Question

If a solid sphere is rolling without slipping on a horizontal plane, then the ratio of its rotational and total kinetic energies is

• A. 2:5
• B. 2:7
• C. 4:3
• D. 1:2

Hint:

Rolling without slipping: $v = r\omega$. Total KE = Rotational KE + Translational KE.

Answer 1

The Correct Option is B

Rotational kinetic energy $K_R = \frac{1}{2}I\omega^2$, where $I$ is the moment of inertia and $\omega$ is the angular velocity. For a solid sphere, $I = \frac{2}{5}mr^2$, where $m$ is the mass and $r$ is the radius.

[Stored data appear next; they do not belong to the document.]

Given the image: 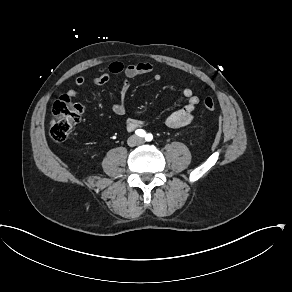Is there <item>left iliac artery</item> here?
Masks as SVG:
<instances>
[{
  "mask_svg": "<svg viewBox=\"0 0 292 292\" xmlns=\"http://www.w3.org/2000/svg\"><path fill=\"white\" fill-rule=\"evenodd\" d=\"M145 139H146V141H151L153 139L152 134H150V133L147 134Z\"/></svg>",
  "mask_w": 292,
  "mask_h": 292,
  "instance_id": "44dca946",
  "label": "left iliac artery"
}]
</instances>
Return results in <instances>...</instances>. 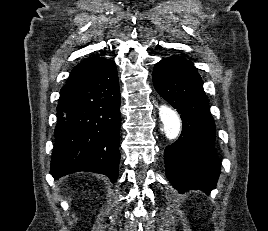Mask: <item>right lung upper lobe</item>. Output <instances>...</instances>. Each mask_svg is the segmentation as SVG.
Returning <instances> with one entry per match:
<instances>
[{
	"label": "right lung upper lobe",
	"instance_id": "1",
	"mask_svg": "<svg viewBox=\"0 0 268 231\" xmlns=\"http://www.w3.org/2000/svg\"><path fill=\"white\" fill-rule=\"evenodd\" d=\"M106 61H108V59L98 56H92L80 62L71 71L67 84L61 89L60 95L70 84L89 76Z\"/></svg>",
	"mask_w": 268,
	"mask_h": 231
}]
</instances>
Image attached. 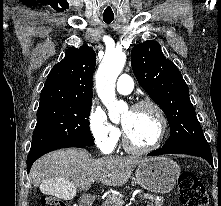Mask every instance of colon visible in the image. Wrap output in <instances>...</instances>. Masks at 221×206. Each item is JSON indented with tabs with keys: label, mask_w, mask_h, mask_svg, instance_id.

Since the sphere rolls without slipping, $v = r\omega$, where $v$ is the linear velocity. $K_R = \frac{1}{2}(\frac{2}{5}mr^2)(\frac{v^2}{r^2}) = \frac{1}{5}mv^2$. Translational kinetic energy $K_T = \frac{1}{2}mv^2$. Total kinetic energy $K = K_R + K_T = \frac{1}{5}mv^2 + \frac{1}{2}mv^2 = \frac{7}{10}mv^2$. The ratio of rotational to total kinetic energy is $\frac{K_R}{K} = \frac{\frac{1}{5}mv^2}{\frac{7}{10}mv^2} = \frac{1/5}{7/10} = \frac{2}{7}$.